Single by Alexia

from the album Fan Club (original version) and The Party (Almighty edit)
- Released: 16 June 1997
- Genre: Pop house
- Length: 3:45
- Label: DWA (Dance World Attack)
- Songwriters: Roberto Zanetti; Alessia Aquilani;
- Producer: Roberto Zanetti

Alexia singles chronology
| "Number One" (1996) | "Uh La La La" (1997) | "Virtual Reality" (1997) |

Music Video
- "Uh La La La" on YouTube

= Uh La La La =

1997 single by Alexia

"Uh La La La" is a song by Italian singer-songwriter Alexia featuring additional vocals by an uncredited male rapper. It was released by the record label DWA as the fourth single from the singer's debut album, Fan Club (1997), and was co-written by Roberto Zanetti with Alexia. The song incorporates the chorus melody from Kool & the Gang's 1982 single "Let's Go Dancin' (Ooh La La La)".

Produced by Zanetti, the song became a European summer hit of 1997 and was Alexia's international breakout success.
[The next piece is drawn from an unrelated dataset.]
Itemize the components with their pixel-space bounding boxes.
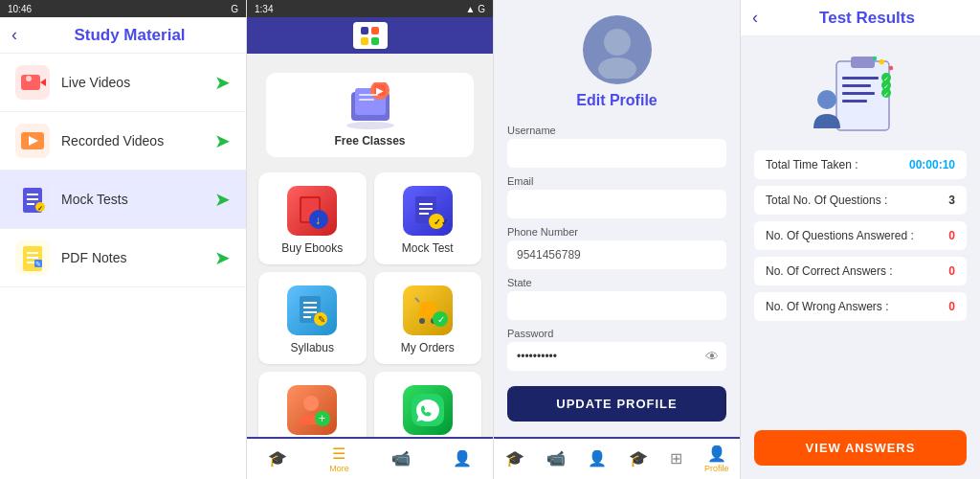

It reached the top 10 in Austria, Finland, Ireland, Italy, Scotland, Sweden and the United Kingdom. After its success in Europe, the song was remixed for a UK release the following year, which also saw release in Australia, where it peaked at number 17. This was her last single to be released by different labels in different territories as after this all her releases would be by Sony. The music video for "Uh La La La" was directed by Luca Lucini and filmed in the US.

==Release==
The song was released in Italy on CD and 12" (coded DWA 97.02), with releases in other European countries following. As before (and for the final time) the German edition would be released by ZYX, the Spanish release by Blanco y Negro, the French release by Panic (a subsidiary of Polygram), and the Finnish release by K-Tel. A full set of releases was commissioned for Europe by Sony Music, once again on their Dancepool label; a maxi CD, 2-track CD, and 12" release (Sony code 664517). Two remix releases followed; one entitled 'Remix' and a doublepack of remixes by Fathers of Sound. The Fathers of Sound remixes would contain vocals and lyrics that were not on the original version. This was the second and last single to feature radio jingles on the CD.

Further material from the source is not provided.